- **THE TASK**
In the listing below, find the line with "विभागों, स्थानीय निकायों" and the line with "परियोजना की प्रगति". Repeat those two lines and all lines between them exactly.
☆ ☆ ☆ ☆ ☆ ☆ ☆
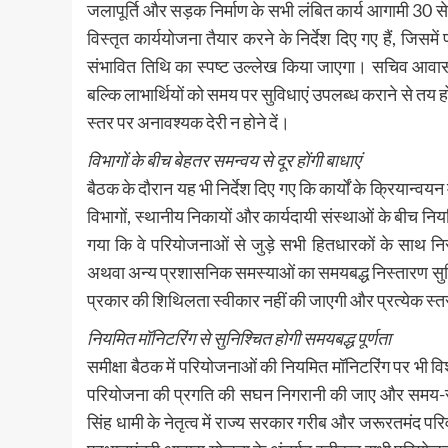
जलापूर्ति और सड़क निर्माण के सभी लंबित कार्य आगामी 30 से 
विस्तृत कार्ययोजना तैयार करने के निर्देश दिए गए हैं, जिसमे
संभावित तिथि का स्पष्ट उल्लेख किया जाएगा। सचिव आवास न
बल्कि लाभार्थियों को समय पर सुविधाएं उपलब्ध कराने से तय हो
स्तर पर अनावश्यक देरी न होने दें।
विभागों के बीच बेहतर समन्वय से दूर होंगी बाधाएं
बैठक के दौरान यह भी निर्देश दिए गए कि कार्यों के क्रियान
विभागों, स्थानीय निकायों और कार्यदायी संस्थाओं के बीच न
गया कि वे परियोजनाओं से जुड़े सभी हितधारकों के साथ नि
अथवा अन्य प्रशासनिक समस्याओं का समयबद्ध निस्तारण सुनि
प्रकार की शिथिलता स्वीकार नहीं की जाएगी और प्रत्येक स्
नियमित मॉनिटरिंग से सुनिश्चित होगी समयबद्ध पूर्णता
समीक्षा बैठक में परियोजनाओं की नियमित मॉनिटरिंग पर भी व
परियोजना की प्रगति की सघन निगरानी की जाए और समय-समय पर
सिंह धामी के नेतृत्व में राज्य सरकार गरीब और जरूरतमंद परिव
☆ ☆ ☆ ☆ ☆ ☆ ☆
- **OUTPUT BELOW**
विभागों, स्थानीय निकायों और कार्यदायी संस्थाओं के बीच न
गया कि वे परियोजनाओं से जुड़े सभी हितधारकों के साथ नि
अथवा अन्य प्रशासनिक समस्याओं का समयबद्ध निस्तारण सुनि
प्रकार की शिथिलता स्वीकार नहीं की जाएगी और प्रत्येक स्
नियमित मॉनिटरिंग से सुनिश्चित होगी समयबद्ध पूर्णता
समीक्षा बैठक में परियोजनाओं की नियमित मॉनिटरिंग पर भी व
परियोजना की प्रगति की सघन निगरानी की जाए और समय-समय पर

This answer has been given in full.